Thinking of the past can be nice, but sometimes, less-than-pleasant memories seem to be the easiest to recall. National Bullying Day comes on November 15th, and between this day and my constant daydreaming, I have begun to revisit memories I imagine are quite familiar to my dear rural gays.

Being gay and living in a small town are two things that don’t usually mesh well together. I wasn’t out until my late teens, but since I can remember, I’ve looked like a tomboy. Not only this, but I have a disability that makes me look much different than your “average Joe” as well. All these elements of my life combined to create a childhood that was hostile at times, and overall, rather lonely.

Though I may not have had many peers in my youth, I still had kind mentors guiding me along the way. Those people made it possible for me to be who I am now. In kindergarten, when I was the only one not playing with friends, my wonderful teacher Mrs. Perkins always sat with me. She took me to lunch on weekends, and to this day, we write letters to one another.

When I was 10, I went to my first art lesson with a woman named Ms. Lynn, who changed my life with her empathy. We would sit, draw, and she would listen attentively to all the stories I had saved up for her in a week. For five years she was my dearest friend, and at 16, I met another artist named Fraser, who spoke kindly to me during a time when I had very little. Between these loving individuals and my dear family, living was made possible.

For a time in my youth, I didn’t want to exist anymore. I dreamt of being a swash of paint in a world of my design because then I wouldn’t be gay or straight, I wouldn’t be normal or disabled, I wouldn’t be liked or disliked; I would just be paint. The people who kept me here are those listed above. I had four or five people in my life that I knew would be saddened by my disappearance, and although I couldn’t talk to them about being gay at the time, I still knew I would make them sad if I went away.

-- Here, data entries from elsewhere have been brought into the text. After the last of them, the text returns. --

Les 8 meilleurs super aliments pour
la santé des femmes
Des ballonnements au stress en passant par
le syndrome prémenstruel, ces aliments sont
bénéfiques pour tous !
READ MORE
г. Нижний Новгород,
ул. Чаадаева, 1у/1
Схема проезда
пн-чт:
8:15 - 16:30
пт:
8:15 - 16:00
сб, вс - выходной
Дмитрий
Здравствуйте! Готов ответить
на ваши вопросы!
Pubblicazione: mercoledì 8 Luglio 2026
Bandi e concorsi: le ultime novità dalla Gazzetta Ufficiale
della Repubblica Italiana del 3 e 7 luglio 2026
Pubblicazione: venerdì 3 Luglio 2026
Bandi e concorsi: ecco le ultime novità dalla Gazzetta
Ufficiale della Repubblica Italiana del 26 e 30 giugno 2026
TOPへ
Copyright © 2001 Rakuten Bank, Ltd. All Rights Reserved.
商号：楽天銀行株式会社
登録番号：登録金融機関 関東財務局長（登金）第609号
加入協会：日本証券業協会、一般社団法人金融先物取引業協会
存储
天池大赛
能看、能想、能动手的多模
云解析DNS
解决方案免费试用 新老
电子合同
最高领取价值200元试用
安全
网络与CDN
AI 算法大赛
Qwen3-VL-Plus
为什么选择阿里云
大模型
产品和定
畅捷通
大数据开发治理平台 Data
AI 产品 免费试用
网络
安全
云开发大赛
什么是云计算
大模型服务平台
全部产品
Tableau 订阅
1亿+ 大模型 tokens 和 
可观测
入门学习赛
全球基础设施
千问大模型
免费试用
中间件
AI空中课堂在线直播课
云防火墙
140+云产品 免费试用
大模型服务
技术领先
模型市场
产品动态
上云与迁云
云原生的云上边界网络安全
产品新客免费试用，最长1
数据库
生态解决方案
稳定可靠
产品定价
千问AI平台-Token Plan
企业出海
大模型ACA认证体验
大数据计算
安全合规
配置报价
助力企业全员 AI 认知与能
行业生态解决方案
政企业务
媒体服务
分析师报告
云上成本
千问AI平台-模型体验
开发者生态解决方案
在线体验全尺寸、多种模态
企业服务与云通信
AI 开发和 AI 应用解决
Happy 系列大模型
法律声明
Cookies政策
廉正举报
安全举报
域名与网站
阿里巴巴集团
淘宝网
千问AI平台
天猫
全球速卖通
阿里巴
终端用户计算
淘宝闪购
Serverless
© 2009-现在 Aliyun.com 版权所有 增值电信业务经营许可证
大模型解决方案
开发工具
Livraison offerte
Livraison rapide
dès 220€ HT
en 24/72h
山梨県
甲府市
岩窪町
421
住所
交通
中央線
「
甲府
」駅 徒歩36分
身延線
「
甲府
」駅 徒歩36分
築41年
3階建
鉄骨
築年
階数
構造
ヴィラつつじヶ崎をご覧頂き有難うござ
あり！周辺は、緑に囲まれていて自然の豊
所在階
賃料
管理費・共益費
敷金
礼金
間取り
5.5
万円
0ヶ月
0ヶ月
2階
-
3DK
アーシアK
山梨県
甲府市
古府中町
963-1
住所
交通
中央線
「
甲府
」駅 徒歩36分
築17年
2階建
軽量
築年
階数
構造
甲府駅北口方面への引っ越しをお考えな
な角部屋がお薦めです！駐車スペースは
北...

Lesbian, gay, and bisexual youths are about five times more likely to commit suicide than their heterosexual counterparts, and almost half of the transgender community has attempted suicide before the age of 25. Being young is already so scary, but having to deal with problems that can’t be talked about for fear of one’s own safety is terrifying.

No one, no matter the age, deserves to walk their path alone, and all of us rural gays can make sure that doesn’t happen for others. Empathy is a powerful tool, and I am sure many, if not most of you country, gays understand the sting of feeling stranded.

Rarely do we ever find out if we’ve saved someone’s life or even if we made it better at all, but it is so worth trying for even the chance to be a Mrs. Perkins, a Mrs. Lynn or a Fraser.